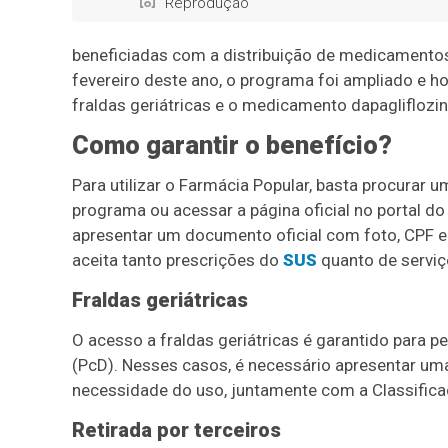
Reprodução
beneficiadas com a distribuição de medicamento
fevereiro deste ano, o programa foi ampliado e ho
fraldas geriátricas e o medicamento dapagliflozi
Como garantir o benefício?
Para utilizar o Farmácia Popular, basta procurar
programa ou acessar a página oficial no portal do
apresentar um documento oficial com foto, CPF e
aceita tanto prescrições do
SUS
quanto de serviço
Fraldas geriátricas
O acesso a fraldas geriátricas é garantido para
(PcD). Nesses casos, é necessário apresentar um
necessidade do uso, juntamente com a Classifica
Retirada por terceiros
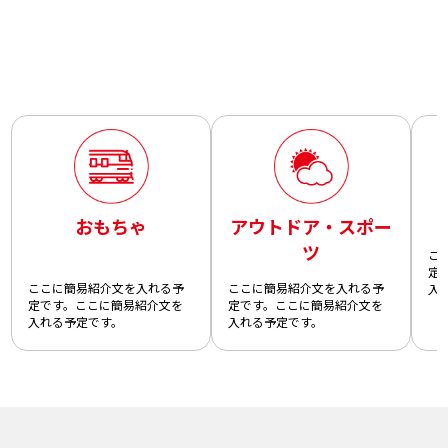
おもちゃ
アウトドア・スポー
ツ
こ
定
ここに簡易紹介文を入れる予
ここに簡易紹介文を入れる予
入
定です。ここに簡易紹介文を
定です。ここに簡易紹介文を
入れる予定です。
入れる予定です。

--

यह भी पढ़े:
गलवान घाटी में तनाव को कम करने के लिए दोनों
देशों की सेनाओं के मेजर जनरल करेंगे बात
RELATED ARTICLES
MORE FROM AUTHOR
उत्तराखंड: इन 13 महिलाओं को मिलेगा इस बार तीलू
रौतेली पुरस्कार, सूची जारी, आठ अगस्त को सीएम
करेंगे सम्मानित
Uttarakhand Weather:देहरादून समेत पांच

* * *

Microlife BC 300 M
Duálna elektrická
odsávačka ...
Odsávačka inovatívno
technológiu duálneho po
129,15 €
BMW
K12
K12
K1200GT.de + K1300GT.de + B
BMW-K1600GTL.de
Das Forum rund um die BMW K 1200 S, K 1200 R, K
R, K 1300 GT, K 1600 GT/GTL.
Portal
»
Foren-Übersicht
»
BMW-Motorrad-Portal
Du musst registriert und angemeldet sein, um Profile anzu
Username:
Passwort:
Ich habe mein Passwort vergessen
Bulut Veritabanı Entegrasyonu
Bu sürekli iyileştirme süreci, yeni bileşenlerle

- _TRY IT_
Each line containing "geriátricas" belongs in the answer; pick these out of the material and copy them.

- _ANSWER TO THE EXERCISE_
fraldas geriátricas e o medicamento dapagliflozi
Fraldas geriátricas
O acesso a fraldas geriátricas é garantido para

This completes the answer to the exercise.